After completing her second term on the Genomics and Society Working Group of the National Advisory Council for Human Genome Research for the National Human Genome Research Institute (NHGRI), Dr. Parker continues to serve on the Expert Scientific Panel of the Electronic Medical Records and Genomics (eMERGE) Network. She is currently a reviewer for the Maryland Stem Cell Research Fund, the National Endowment for the Humanities, and the National Science Foundation, and a past member of the study section of the NHGRI ELSI Program (the Ethical, Legal, and Social Implications Program).
Dr. Parker co-chaired the Ad Hoc Committee on Generative AI in Research and Education, co-chairs the Institutional Conflict of Interest Committee, and serves on the Humanities Council and committees on data governance, dual use of research of concern, human cadaveric material, institutional data review, responsible data science, and women in medicine and science. She was recently elected to a second term on the University’s Faculty Assembly (2022-2025) and serves on the Budget Policies Committee.
Bridget E. Keown, PhD
Associate Teaching Professor, Gender Sexuality & Women’s Studies
Programming Director, Research Ethics & Society Initiative
Bridget Keown leads the Gender & Science Initiative in the Gender, Sexuality, and Women’s Studies Program.
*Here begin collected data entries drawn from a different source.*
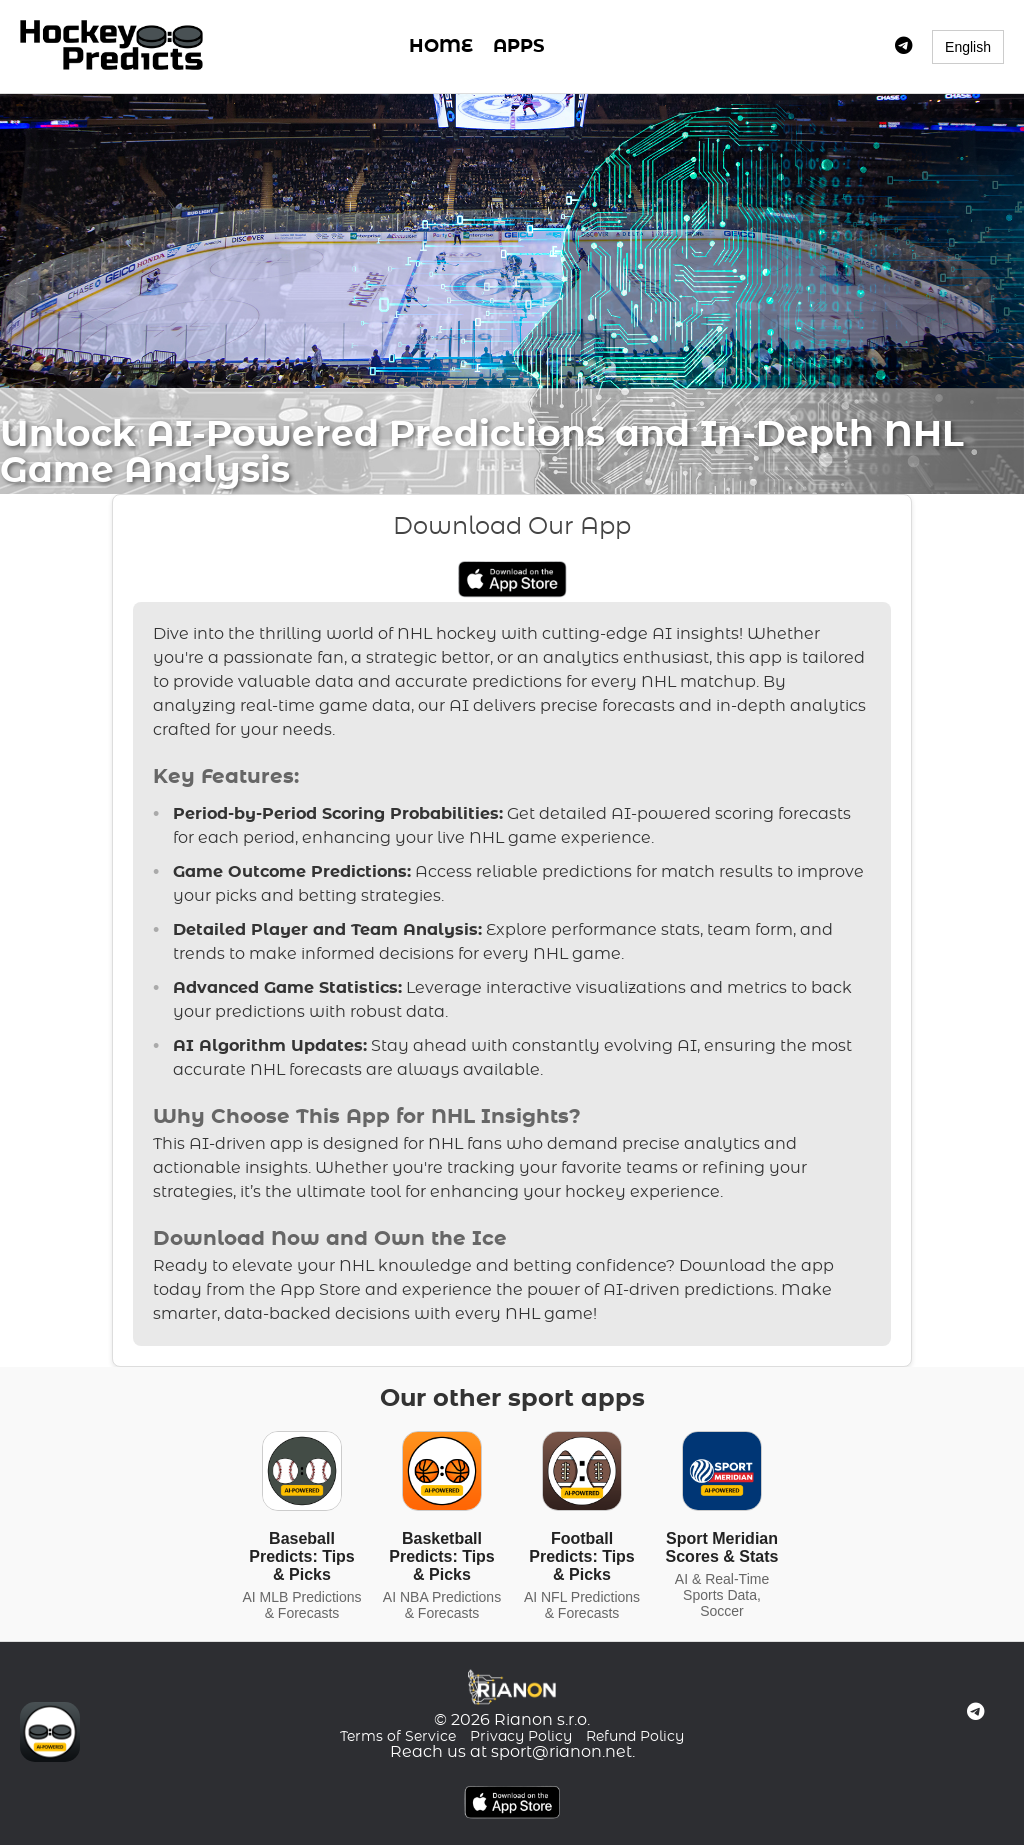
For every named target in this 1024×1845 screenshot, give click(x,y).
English (968, 47)
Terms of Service (398, 1737)
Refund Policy (635, 1737)
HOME (441, 47)
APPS (518, 47)
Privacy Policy (521, 1737)
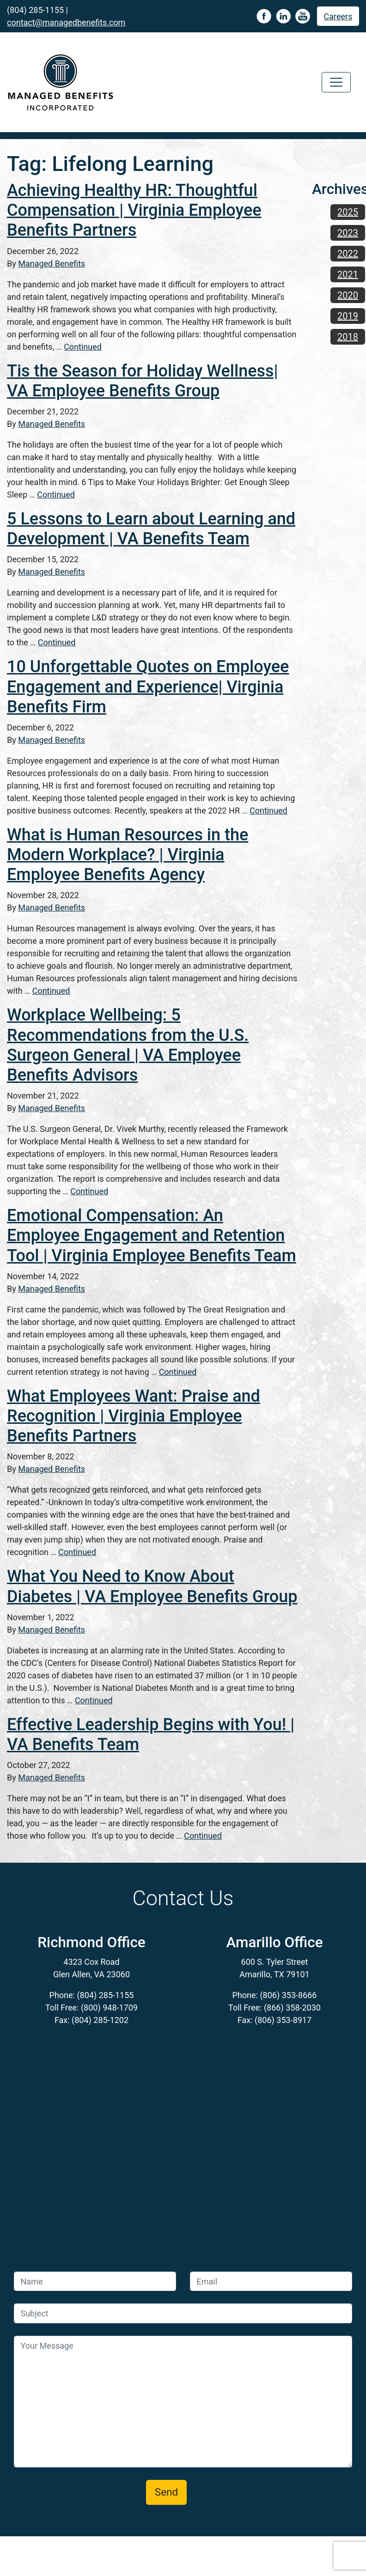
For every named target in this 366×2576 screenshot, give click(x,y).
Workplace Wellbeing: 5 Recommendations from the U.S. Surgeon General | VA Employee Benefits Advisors (128, 1045)
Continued (83, 347)
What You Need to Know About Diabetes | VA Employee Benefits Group (152, 1586)
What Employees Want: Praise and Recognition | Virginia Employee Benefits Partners (133, 1416)
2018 (347, 336)
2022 (347, 253)
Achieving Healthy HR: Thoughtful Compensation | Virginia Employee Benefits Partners (134, 210)
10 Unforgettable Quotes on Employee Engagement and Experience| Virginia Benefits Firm (148, 686)
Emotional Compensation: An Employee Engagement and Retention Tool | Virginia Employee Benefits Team (151, 1235)
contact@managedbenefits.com (66, 22)
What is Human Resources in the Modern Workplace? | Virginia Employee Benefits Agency (127, 854)
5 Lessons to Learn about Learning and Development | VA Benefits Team (151, 528)
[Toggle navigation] (336, 82)
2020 (347, 295)
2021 (347, 274)
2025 (347, 212)
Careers (338, 16)
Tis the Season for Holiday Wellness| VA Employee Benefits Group (142, 381)
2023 (347, 232)
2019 (347, 316)
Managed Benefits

She is affiliated faculty in Health Humanities with the Institute for Bioethics and the Department of English, and has also taught in the Department of History and the Department of Slavic Languages and Literature. She was named one of two winners of the 2024 Tina and David Bellet Teaching Excellence Award.
For the Office of Research, she is the Programming Director for the University’s Research, Ethics and Society Initiative, designed to foster campus-wide discussion of research ethics and the social implications of empirical research, scholarship, and technology development. She is also a member of the University of Pittsburgh’s Horror Center, where she founded and organizes the virtual Queer Horror Conference. She serves on the Provost’s Advisory Council on Instructional Excellence, and Pitt's University Faculty Senate, where she was recently re-elected to her second term as the co-chair of the Equity, Inclusion and Anti-Discrimination Advocacy Committee.
Dr. Keown’s research focuses on the construction of knowledge and narrative. Her primary research focuses Irish and British' women’s experience of trauma as the result of the First World War, and how their interactions with physicians contributed to descriptions of “shell shock” in their own time, and how gender continues to shape diagnoses and treatment of PTSD and related trauma conditions. Additionally, she is currently working on a project that considers the intersection of technology and identity in the archives. She has also contributed several articles and chapters on the history of kinship and theory among queer Irish and Irish-American communities during the early years of the AIDS Epidemic.
Outside of Pitt, Bridget is the co-organizer of the Ann Radcliffe Academic Conference at Stokercon, the annual meeting of the Horror Writers of America, and the founder and organizer of the virtual Rethinking War Conference. She serves on the Executive Council of the American Conference for Irish Studies and Editorial Board of the Close Encounters in War Journal.